[AIM OF THE EXERCISE]:
Begin at the first line of the data and copy each line through the one containing "Rok 2017 obchodzimy", that line included, with no pictures.

Extracted page text data:

"""

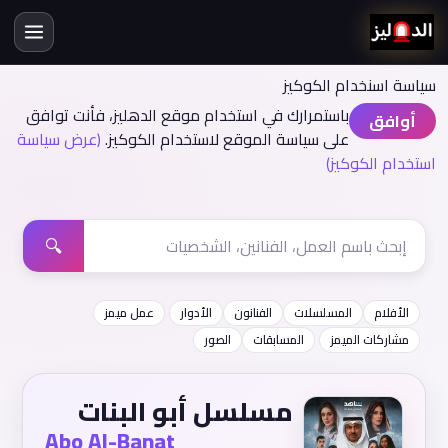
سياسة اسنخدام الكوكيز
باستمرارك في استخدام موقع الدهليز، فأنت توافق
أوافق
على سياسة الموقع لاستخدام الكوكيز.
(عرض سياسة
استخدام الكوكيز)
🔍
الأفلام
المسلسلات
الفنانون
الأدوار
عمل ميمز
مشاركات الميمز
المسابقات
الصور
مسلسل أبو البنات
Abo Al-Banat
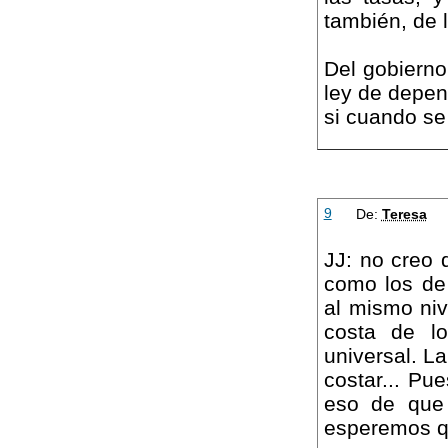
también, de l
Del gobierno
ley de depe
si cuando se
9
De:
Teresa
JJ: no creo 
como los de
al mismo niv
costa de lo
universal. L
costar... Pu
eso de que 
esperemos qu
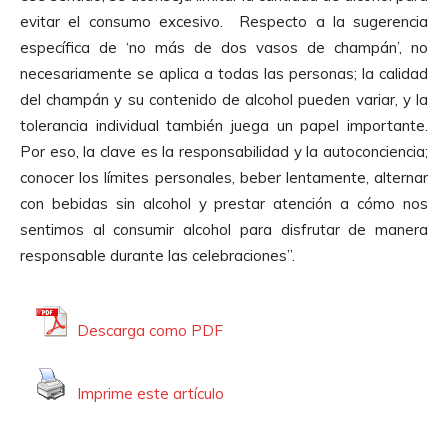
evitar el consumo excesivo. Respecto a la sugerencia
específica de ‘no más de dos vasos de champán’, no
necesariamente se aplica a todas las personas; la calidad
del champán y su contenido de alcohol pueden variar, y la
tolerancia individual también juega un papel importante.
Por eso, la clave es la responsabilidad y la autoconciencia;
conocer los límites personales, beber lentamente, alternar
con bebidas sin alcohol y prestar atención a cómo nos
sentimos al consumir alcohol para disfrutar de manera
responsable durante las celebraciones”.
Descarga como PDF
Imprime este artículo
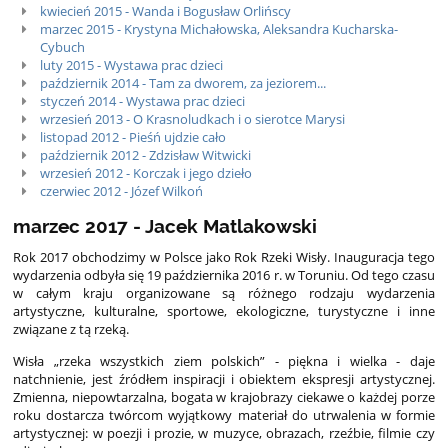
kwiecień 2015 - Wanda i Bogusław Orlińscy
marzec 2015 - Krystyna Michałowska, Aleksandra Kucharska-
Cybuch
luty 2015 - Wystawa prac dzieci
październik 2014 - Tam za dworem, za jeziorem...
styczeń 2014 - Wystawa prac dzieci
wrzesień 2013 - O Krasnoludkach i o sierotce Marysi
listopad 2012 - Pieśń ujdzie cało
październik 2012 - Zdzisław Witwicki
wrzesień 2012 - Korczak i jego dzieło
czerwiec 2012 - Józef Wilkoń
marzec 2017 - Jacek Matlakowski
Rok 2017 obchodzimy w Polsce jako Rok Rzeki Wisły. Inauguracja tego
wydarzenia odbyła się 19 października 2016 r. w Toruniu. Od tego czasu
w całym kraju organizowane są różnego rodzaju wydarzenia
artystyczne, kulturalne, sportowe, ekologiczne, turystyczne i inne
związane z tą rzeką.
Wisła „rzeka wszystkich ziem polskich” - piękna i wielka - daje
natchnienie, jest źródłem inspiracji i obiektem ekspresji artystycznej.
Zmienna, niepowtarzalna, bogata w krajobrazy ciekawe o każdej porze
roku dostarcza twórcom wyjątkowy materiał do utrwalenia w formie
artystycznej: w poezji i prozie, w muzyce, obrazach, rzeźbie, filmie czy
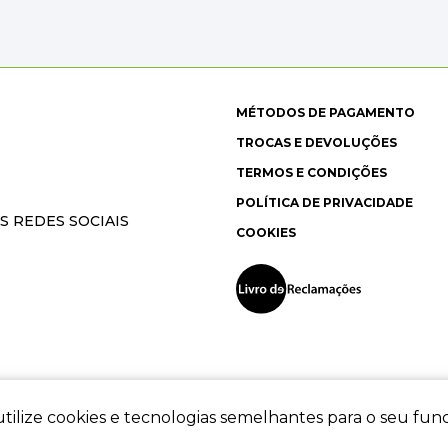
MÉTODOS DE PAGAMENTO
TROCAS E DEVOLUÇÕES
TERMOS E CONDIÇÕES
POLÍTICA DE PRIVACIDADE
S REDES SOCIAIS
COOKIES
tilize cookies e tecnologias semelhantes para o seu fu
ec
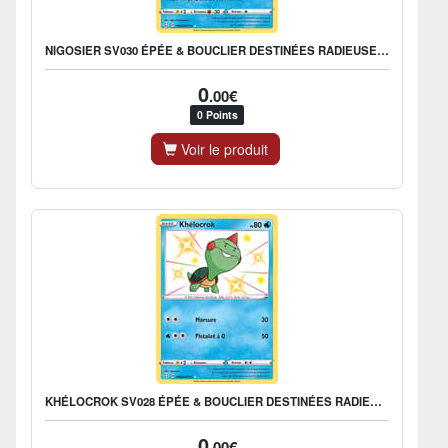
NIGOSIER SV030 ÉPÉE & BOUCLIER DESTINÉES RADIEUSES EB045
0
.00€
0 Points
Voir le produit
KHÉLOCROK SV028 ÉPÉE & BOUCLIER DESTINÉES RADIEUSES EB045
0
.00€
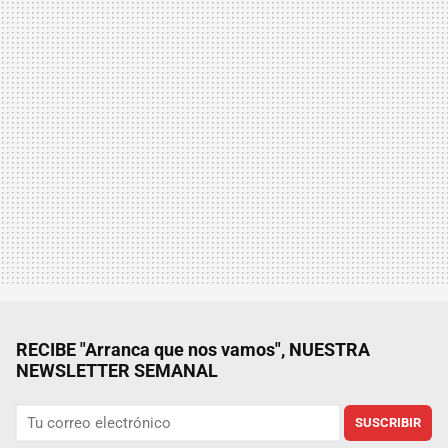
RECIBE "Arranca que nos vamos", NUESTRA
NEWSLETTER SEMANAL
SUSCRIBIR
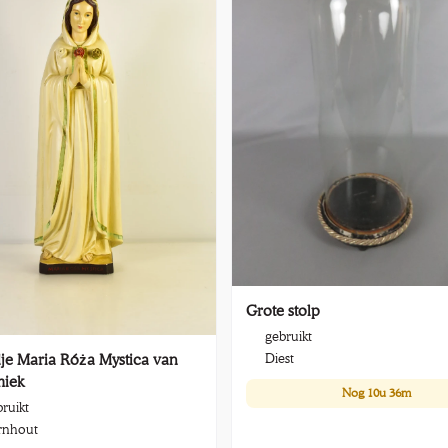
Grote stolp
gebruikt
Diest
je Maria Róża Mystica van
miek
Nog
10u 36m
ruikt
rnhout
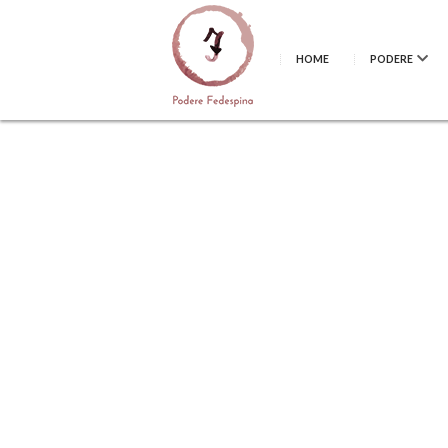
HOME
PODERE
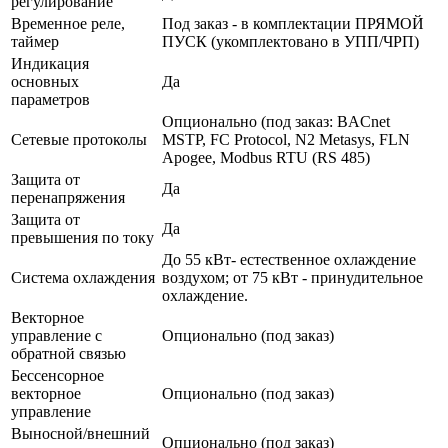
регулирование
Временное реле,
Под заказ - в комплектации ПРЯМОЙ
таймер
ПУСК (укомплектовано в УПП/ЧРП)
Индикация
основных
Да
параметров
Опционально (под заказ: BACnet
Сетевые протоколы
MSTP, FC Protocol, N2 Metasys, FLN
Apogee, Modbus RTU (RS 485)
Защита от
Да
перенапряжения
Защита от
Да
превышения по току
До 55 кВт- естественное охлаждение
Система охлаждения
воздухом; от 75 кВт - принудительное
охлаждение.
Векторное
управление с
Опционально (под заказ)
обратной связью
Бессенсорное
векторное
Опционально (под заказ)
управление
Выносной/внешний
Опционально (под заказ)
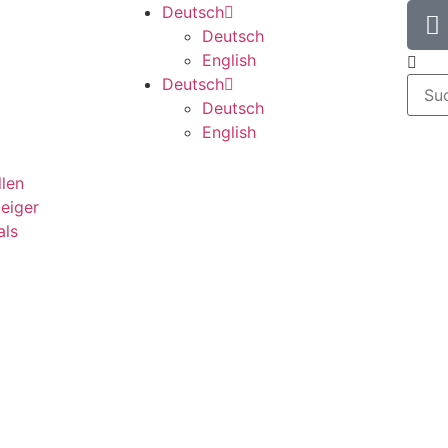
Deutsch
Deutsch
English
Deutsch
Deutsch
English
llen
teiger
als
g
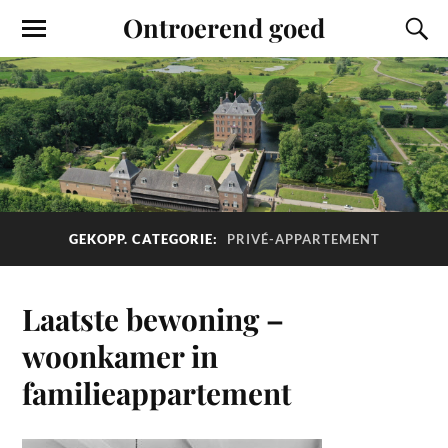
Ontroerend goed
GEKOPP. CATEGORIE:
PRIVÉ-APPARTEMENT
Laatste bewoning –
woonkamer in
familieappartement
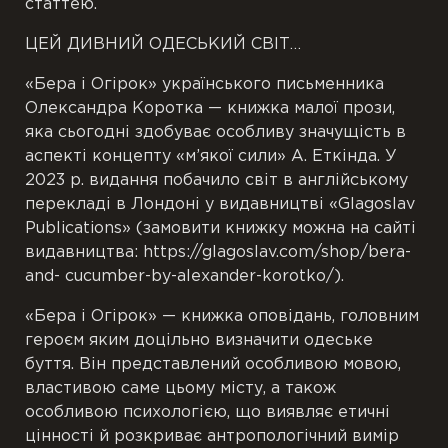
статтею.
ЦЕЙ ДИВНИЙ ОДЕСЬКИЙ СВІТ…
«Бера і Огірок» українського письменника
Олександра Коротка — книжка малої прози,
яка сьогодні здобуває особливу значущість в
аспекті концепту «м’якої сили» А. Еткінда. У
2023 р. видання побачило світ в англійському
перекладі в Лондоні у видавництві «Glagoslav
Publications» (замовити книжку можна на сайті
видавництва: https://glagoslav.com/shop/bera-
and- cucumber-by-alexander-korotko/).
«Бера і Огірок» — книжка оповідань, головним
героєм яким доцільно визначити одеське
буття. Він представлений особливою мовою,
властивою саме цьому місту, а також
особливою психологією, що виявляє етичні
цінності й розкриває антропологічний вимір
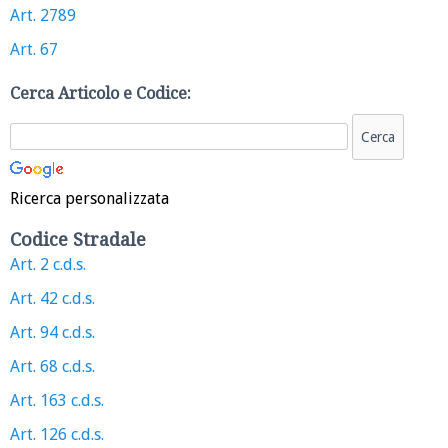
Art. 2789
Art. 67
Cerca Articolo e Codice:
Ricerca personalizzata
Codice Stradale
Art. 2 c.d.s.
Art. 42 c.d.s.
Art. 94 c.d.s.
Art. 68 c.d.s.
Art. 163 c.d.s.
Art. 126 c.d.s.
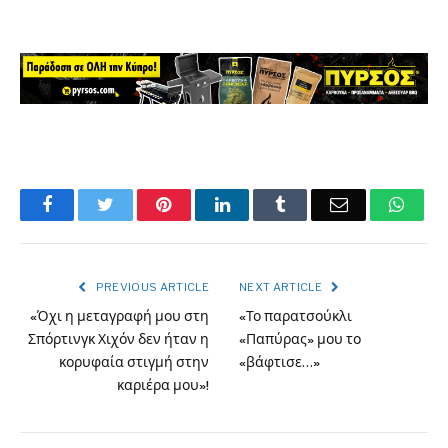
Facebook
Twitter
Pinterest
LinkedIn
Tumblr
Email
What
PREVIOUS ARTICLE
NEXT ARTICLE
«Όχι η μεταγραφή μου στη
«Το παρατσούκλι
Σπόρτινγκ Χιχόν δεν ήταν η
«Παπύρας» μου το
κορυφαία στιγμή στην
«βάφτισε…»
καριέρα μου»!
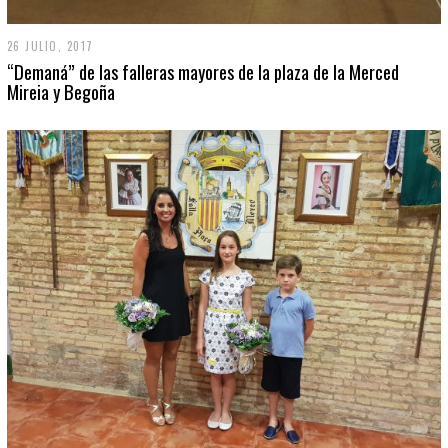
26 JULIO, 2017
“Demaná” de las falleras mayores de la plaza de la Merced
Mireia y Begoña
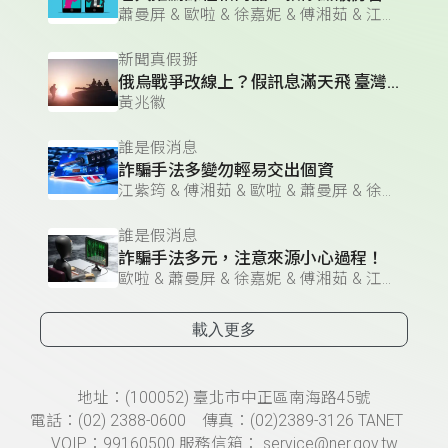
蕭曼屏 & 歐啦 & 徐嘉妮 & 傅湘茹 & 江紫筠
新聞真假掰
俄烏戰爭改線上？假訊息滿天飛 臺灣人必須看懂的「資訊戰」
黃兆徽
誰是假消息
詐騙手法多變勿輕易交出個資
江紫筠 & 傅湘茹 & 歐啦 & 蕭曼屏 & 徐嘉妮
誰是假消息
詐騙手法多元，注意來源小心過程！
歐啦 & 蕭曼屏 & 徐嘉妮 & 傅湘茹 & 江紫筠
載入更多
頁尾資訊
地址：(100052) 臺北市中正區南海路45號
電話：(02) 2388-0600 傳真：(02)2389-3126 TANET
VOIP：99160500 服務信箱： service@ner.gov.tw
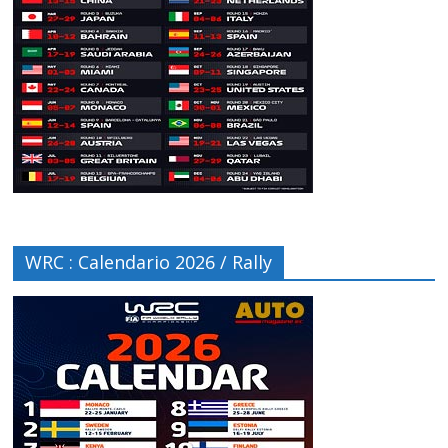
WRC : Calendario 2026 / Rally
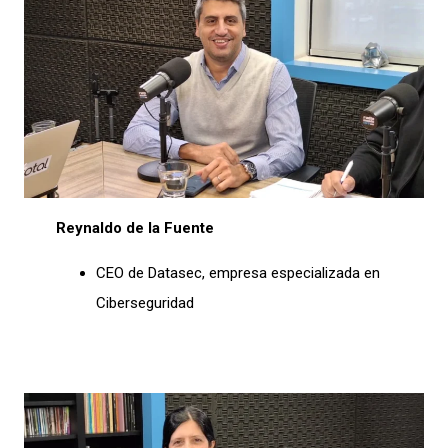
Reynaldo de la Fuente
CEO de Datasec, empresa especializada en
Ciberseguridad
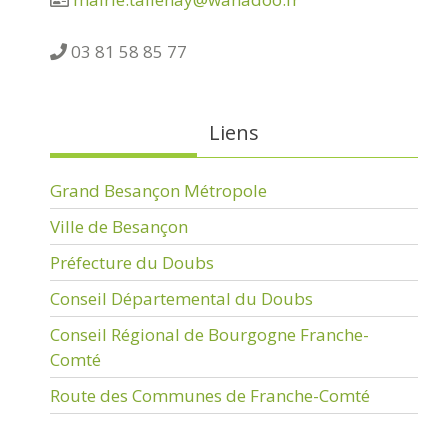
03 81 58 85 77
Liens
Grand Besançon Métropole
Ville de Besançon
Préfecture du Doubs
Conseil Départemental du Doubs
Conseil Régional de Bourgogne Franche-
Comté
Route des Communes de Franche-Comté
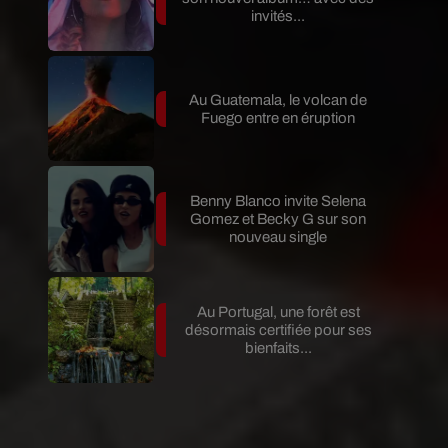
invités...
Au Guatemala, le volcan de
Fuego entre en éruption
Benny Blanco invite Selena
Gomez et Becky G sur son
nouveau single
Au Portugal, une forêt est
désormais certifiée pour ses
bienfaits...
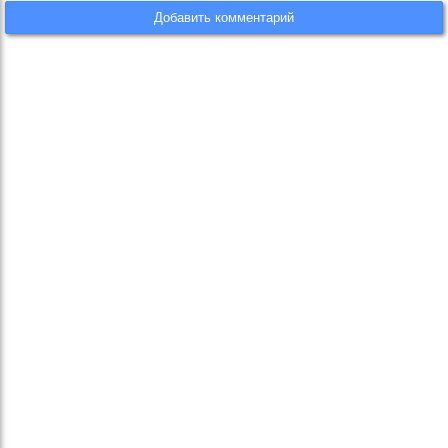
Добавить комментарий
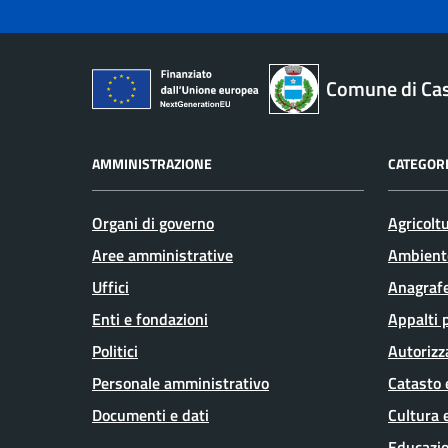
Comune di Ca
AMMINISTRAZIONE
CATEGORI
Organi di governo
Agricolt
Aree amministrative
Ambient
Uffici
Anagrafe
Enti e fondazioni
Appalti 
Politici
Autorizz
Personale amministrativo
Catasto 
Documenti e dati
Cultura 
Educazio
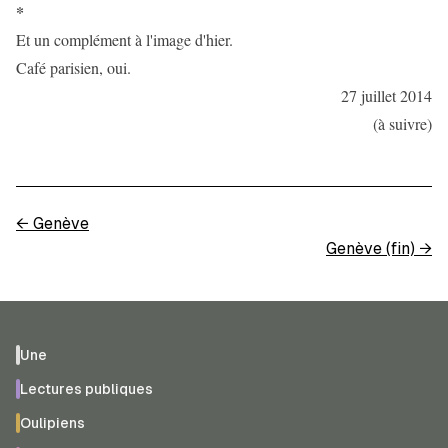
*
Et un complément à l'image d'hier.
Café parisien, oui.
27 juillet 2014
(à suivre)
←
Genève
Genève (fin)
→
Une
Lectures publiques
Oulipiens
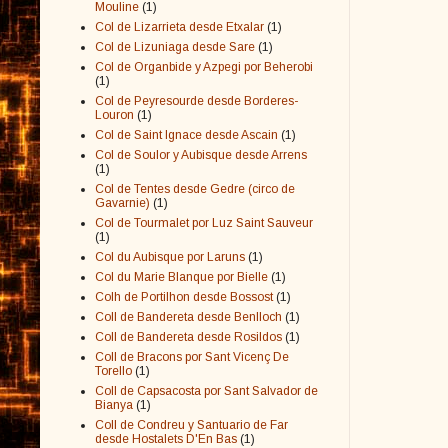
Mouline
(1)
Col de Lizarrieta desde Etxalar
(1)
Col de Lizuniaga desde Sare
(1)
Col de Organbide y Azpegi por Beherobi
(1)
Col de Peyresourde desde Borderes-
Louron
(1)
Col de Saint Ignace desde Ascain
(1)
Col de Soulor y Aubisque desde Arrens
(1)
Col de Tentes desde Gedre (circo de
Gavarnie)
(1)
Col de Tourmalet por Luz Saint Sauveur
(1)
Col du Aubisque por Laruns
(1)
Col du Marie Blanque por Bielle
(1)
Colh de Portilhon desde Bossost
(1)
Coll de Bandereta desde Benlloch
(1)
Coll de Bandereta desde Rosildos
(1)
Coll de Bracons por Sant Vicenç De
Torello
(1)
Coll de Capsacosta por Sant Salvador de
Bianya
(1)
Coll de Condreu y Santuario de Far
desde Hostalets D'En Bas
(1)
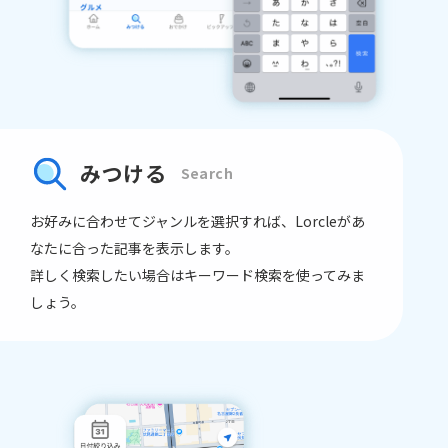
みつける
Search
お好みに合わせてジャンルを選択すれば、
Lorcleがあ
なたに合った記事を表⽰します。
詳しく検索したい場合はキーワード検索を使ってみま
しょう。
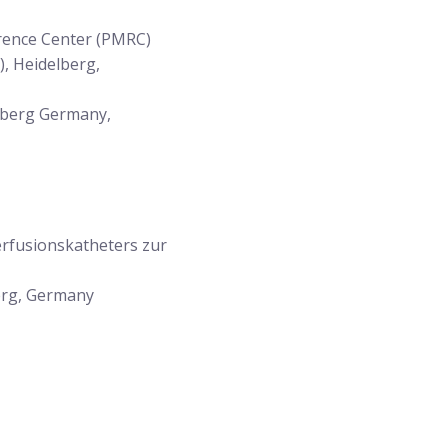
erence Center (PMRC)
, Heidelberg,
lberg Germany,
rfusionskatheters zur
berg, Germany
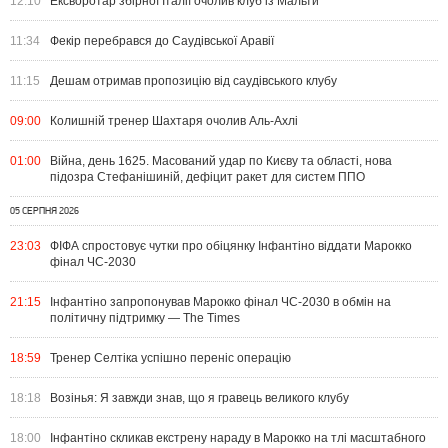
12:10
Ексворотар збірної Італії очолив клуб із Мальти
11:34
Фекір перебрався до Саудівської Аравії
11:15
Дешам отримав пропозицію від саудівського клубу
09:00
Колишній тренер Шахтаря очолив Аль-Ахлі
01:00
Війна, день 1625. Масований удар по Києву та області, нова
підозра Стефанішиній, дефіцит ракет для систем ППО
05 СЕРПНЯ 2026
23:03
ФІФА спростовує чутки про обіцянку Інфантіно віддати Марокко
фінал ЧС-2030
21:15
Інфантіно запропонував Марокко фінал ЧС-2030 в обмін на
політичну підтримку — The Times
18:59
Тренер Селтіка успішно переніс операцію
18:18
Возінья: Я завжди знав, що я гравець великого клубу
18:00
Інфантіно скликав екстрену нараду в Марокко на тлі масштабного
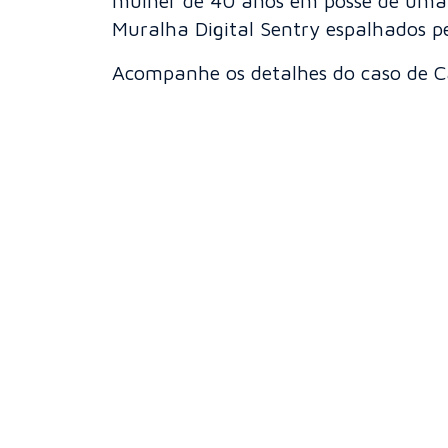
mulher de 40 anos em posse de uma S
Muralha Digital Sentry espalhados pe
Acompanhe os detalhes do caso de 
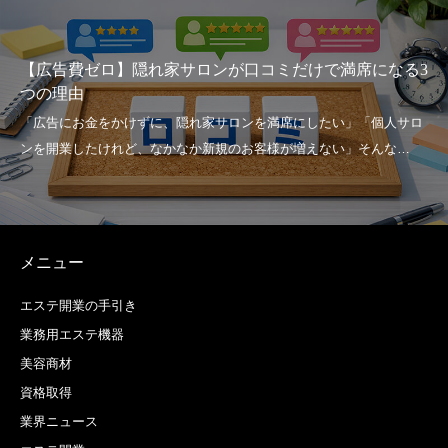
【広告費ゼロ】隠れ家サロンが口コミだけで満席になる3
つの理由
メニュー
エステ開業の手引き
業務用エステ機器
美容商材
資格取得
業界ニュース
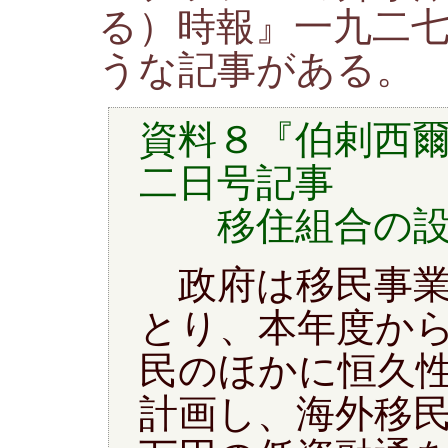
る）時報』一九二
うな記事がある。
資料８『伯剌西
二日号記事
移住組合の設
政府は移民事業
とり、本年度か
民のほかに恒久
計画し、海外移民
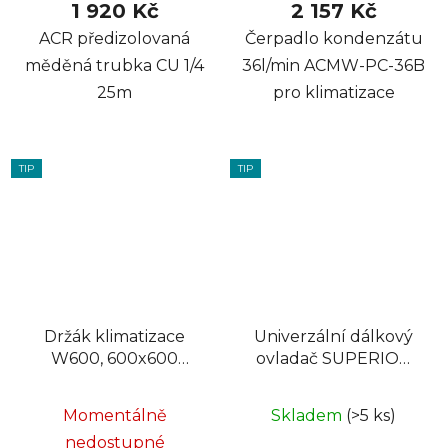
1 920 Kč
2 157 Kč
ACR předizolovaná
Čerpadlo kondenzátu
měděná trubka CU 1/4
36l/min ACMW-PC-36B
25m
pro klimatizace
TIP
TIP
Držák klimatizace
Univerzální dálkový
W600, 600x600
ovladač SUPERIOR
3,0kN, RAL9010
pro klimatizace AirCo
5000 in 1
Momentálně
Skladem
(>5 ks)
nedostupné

"""

[ANSWER TO THE EXERCISE]:
سياسة اسنخدام الكوكيز
باستمرارك في استخدام موقع الدهليز، فأنت توافق
أوافق
على سياسة الموقع لاستخدام الكوكيز.
(عرض سياسة
استخدام الكوكيز)
🔍
الأفلام
المسلسلات
الفنانون
الأدوار
عمل ميمز
مشاركات الميمز
المسابقات
الصور
مسلسل أبو البنات
Abo Al-Banat
también, de l
Del gobierno
ley de depe
si cuando se
9
De:
Teresa
JJ: no creo 
como los de
al mismo niv
costa de lo
universal. L
costar... Pu
eso de que 
esperemos qu
evitar el consumo excesivo. Respecto a la sugerencia
específica de ‘no más de dos vasos de champán’, no
necesariamente se aplica a todas las personas; la calidad
del champán y su contenido de alcohol pueden variar, y la
tolerancia individual también juega un papel importante.
Por eso, la clave es la responsabilidad y la autoconciencia;
conocer los límites personales, beber lentamente, alternar
con bebidas sin alcohol y prestar atención a cómo nos
sentimos al consumir alcohol para disfrutar de manera
responsable durante las celebraciones”.
Descarga como PDF
Imprime este artículo
kwiecień 2015 - Wanda i Bogusław Orlińscy
marzec 2015 - Krystyna Michałowska, Aleksandra Kucharska-
Cybuch
luty 2015 - Wystawa prac dzieci
październik 2014 - Tam za dworem, za jeziorem...
styczeń 2014 - Wystawa prac dzieci
wrzesień 2013 - O Krasnoludkach i o sierotce Marysi
listopad 2012 - Pieśń ujdzie cało
październik 2012 - Zdzisław Witwicki
wrzesień 2012 - Korczak i jego dzieło
czerwiec 2012 - Józef Wilkoń
marzec 2017 - Jacek Matlakowski
Rok 2017 obchodzimy w Polsce jako Rok Rzeki Wisły. Inauguracja tego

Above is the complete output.